In the United States, we have a health care system that does not provide adequate access to health care for everyone. Often those at greater risk of being denied or lacking access to care are people of color. As a society, we must work collectively to address systemic racism within our health care system. In many ways, I think we do people a disservice when we speak about systemic racism in our health care system as this mammoth of an issue without a face.

After finishing graduate school, I moved from Texas to Washington, D.C. to join Burness. I would often fly home to visit my family and friends so I maintained my primary care physician in Texas. During a trip home I went in for my usual annual physical, except this time it was anything but normal.
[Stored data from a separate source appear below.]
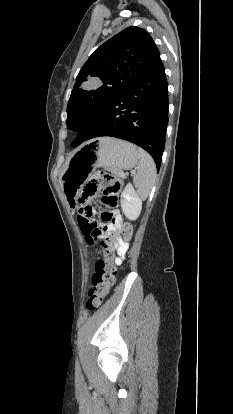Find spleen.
Wrapping results in <instances>:
<instances>
[{
    "instance_id": "obj_1",
    "label": "spleen",
    "mask_w": 233,
    "mask_h": 414,
    "mask_svg": "<svg viewBox=\"0 0 233 414\" xmlns=\"http://www.w3.org/2000/svg\"><path fill=\"white\" fill-rule=\"evenodd\" d=\"M139 162L137 165V173L133 177L134 184L138 194L142 198H146L156 180V165L152 157L143 149L139 148Z\"/></svg>"
}]
</instances>
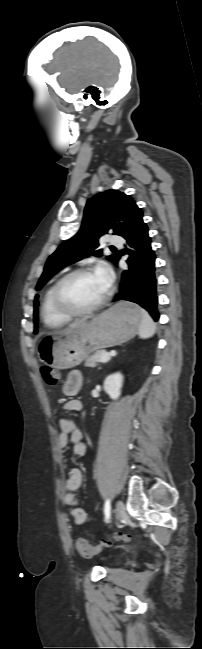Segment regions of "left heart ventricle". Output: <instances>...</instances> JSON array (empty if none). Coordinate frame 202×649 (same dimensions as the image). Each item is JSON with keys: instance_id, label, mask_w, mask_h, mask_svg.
<instances>
[{"instance_id": "obj_1", "label": "left heart ventricle", "mask_w": 202, "mask_h": 649, "mask_svg": "<svg viewBox=\"0 0 202 649\" xmlns=\"http://www.w3.org/2000/svg\"><path fill=\"white\" fill-rule=\"evenodd\" d=\"M106 290L95 272H91L72 278L64 287V296L71 306L85 309L98 302Z\"/></svg>"}]
</instances>
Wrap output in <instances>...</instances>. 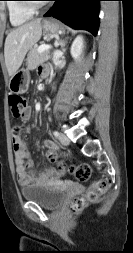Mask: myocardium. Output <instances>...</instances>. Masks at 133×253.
<instances>
[{
    "instance_id": "myocardium-1",
    "label": "myocardium",
    "mask_w": 133,
    "mask_h": 253,
    "mask_svg": "<svg viewBox=\"0 0 133 253\" xmlns=\"http://www.w3.org/2000/svg\"><path fill=\"white\" fill-rule=\"evenodd\" d=\"M23 5L26 9L33 11V12L39 10L43 6V4H41V3H33V2H25V3H23Z\"/></svg>"
}]
</instances>
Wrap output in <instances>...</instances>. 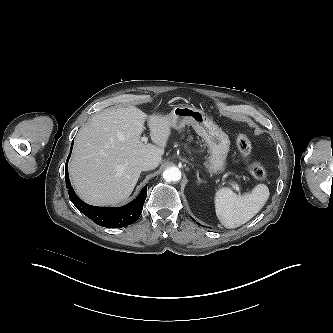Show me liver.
Listing matches in <instances>:
<instances>
[{
	"instance_id": "1",
	"label": "liver",
	"mask_w": 333,
	"mask_h": 333,
	"mask_svg": "<svg viewBox=\"0 0 333 333\" xmlns=\"http://www.w3.org/2000/svg\"><path fill=\"white\" fill-rule=\"evenodd\" d=\"M146 115L135 106L94 114L78 132L69 164L72 184L81 199L116 205L132 193L141 174V161L161 159L171 134V120L155 112L149 119L151 140H141Z\"/></svg>"
}]
</instances>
While going through all the standard questions I recall being asked how often I worked out, “Five days a week minimum,” I replied. My doctor’s response was one I still think of today. “Well, I will still need to run some tests for blood pressure and diabetes because you Blacks are prone to those.” The comment went over my head at that moment, but I realized what it was. Here was a doctor I had seen since I was in my early twenties stereotyping me based on the color of my skin.

Growing up, my mother was terrified of going to the dentist. I never paid the fear any mind because my experiences with my dentist were pleasant and filled with laughing gas. Only when I was older did she detail where the history of that fear came from. When she was growing up, the dentist she went to performed procedures without administering anesthesia. Furthermore, he would tell her that the reason she didn’t need it was because she was Black and that made her tougher. I can’t imagine that happening today, I thought to myself, but the more I thought about it, the more it brought up similar experiences I have had as an adult.

For those who believe that systemic racism does not exist within our health care system, look no further than where we are as a country at this moment. Despite our efforts to end the COVID-19 pandemic, people of color are still being infected and dying at much higher rates than their white peers. This is not by chance. It is by design of the system we have relied on since the inception of American medicine. Take the Tuskegee experiments, for example, a study that left Black men with Syphillis from getting treatment because their government refused to treat them and prevented them from getting a cure. That was less than 100 years ago.

Even now across the United States, state-level governments refuse to expand Medicaid, leaving millions of people without adequate access to preventive and life-saving care. That decision perpetuates long-standing challenges people of color have experienced firsthand. I have experienced these challenges myself and heard the painful stories of my family members.

How do we fix a system that was never designed to include people of color in the first place? I again realize that I don’t have the answer to that, but what I do know is that if we can come to a place of agreement that says we are aware of the problem, then we can map out a plan to reimagine our healthcare system. This requires building a health care system that reflects the growing diversity of America. It means rooting out those providers who continue to perpetuate racist policies while practicing medicine. It means providing training to health care workers that helps eradicate internalized biases and expanding known policies such as Medicaid to address racial disparities in health care coverage. Reaching our full potential as a collective nation requires us to stand up to all forms of racism and work to build a health care system that is inclusive and reflective of our modern-day true values.